## mariomintchev 3 years ago Let f(x)=(x+12) * ln(x+1) for x>-1. Then f(x)is concave upward on the interval (a,infinity) where a=___

1. mariomintchev

Harold and Kumar?

2. kumar2006

Just kumar

3. kumar2006

Harold is in white castle right now

4. mariomintchev

Can Kumar be of assistance?

5. kumar2006

Depends on the situation.

6. mariomintchev

The situation above ^^^ lols

7. across

$f(x)=\ln(x+1)(x+12)$$f'(x)=\frac{x+12}{x+1}+\ln(x+1)$$f''(x)=\frac{x-10}{(x+1)^2}.$It follows that $$f''(x)>0$$ when $$x>10$$.

8. mariomintchev

what rules did you use?

9. across

I just differentiated the function twice.

10. mariomintchev

Yeah, I know.
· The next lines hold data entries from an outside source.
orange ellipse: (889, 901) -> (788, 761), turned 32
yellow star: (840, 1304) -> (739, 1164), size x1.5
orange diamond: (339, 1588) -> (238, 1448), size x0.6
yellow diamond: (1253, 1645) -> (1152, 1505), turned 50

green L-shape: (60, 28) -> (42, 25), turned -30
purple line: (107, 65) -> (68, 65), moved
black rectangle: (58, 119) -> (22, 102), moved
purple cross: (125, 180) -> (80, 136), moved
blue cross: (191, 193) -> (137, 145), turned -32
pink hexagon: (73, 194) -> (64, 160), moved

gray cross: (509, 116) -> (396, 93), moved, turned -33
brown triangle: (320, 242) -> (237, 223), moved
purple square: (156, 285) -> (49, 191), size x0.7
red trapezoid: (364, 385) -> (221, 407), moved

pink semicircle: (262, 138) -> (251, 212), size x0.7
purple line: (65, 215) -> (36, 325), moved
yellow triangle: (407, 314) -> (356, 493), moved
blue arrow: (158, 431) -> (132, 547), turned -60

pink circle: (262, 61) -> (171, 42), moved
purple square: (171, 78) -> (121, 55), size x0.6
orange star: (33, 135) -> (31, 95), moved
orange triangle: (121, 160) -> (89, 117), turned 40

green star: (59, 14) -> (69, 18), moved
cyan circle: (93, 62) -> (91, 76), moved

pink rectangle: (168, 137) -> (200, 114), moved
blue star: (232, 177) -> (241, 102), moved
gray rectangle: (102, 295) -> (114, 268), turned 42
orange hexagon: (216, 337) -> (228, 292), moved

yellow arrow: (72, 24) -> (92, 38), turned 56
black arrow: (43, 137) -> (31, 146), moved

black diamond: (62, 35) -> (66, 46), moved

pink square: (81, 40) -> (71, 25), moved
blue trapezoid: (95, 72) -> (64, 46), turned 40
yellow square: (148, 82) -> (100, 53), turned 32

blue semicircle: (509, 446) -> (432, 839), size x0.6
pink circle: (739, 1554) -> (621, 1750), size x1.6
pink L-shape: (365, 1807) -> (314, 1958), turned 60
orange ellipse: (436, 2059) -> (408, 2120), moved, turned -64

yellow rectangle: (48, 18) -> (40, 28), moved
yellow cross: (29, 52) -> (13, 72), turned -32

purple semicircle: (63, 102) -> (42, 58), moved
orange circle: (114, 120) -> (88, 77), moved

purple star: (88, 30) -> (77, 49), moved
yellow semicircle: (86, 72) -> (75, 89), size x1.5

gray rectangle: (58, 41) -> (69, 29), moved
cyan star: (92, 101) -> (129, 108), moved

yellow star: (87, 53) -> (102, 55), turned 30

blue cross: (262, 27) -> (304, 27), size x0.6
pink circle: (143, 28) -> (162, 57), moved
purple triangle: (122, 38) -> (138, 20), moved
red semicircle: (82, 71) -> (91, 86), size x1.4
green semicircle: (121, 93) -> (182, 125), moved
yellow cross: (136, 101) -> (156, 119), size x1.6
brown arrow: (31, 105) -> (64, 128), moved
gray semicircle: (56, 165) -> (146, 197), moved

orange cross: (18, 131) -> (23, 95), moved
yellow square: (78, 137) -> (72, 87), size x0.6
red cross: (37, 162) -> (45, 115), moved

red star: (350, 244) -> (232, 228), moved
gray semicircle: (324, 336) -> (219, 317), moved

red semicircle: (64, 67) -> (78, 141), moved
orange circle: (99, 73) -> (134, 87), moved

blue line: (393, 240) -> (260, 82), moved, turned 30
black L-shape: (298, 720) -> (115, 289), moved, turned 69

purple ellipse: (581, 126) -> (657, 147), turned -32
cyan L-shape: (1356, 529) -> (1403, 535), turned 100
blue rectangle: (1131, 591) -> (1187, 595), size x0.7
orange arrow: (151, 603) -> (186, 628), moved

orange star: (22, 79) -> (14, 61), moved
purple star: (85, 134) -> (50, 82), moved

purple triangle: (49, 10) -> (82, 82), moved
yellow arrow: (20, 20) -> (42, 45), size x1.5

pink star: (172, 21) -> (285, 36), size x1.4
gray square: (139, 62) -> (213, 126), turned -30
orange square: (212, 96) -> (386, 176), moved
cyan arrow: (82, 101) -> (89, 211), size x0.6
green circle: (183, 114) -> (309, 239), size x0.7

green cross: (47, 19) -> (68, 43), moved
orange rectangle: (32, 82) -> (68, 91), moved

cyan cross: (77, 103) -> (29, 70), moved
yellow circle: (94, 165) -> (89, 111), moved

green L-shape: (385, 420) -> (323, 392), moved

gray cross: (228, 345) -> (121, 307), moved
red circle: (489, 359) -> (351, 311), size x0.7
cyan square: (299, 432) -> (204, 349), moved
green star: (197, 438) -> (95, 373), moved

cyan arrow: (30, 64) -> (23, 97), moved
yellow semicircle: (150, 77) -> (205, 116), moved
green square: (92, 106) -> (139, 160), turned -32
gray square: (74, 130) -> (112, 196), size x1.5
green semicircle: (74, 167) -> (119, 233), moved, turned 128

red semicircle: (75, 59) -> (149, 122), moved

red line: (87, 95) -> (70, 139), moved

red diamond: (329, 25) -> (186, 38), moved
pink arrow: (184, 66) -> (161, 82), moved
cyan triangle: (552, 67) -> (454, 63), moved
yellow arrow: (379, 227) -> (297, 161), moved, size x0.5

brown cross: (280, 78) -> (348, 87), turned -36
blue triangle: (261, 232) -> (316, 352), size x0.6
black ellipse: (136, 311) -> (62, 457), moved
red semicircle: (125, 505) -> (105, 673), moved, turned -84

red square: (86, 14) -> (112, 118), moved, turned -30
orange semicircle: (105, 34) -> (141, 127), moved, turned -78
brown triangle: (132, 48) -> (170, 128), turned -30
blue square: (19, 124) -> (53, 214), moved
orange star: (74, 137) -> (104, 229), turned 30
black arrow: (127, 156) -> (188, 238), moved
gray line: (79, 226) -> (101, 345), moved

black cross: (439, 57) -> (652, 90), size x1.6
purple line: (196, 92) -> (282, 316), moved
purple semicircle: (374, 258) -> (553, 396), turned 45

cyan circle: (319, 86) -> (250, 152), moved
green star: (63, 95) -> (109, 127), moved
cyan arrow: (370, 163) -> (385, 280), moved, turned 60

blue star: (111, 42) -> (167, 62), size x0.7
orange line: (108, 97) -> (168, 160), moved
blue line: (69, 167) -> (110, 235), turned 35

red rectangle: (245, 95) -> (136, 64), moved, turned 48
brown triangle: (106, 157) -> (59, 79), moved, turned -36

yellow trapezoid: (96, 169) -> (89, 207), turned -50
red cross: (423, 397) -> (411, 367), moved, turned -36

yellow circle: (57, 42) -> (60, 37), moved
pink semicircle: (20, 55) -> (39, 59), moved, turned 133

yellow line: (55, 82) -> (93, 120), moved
Could you be more specific?

11. across

$\frac{d}{dx}\left[\ln(x+1)(x+12)\right]=\frac{d}{dx}\left[\ln(x+1)\right](x+12)+\ln(x+1)\frac{d}{dx}\left[(x+12)\right]$$=\frac{x+12}{x+1}\frac{d}{dx}\left[x+1\right]+\ln(x+1)\cdot1=\frac{x+12}{x+1}\cdot1+\ln(x+1)$$\frac{x+12}{x+1}+\ln(x+1)$Then do that a second time.

12. across

That's the product rule.

13. across

With the chain rule applied to the parentheses.

14. mariomintchev

ok. thanks. you're really pretty by the way. :)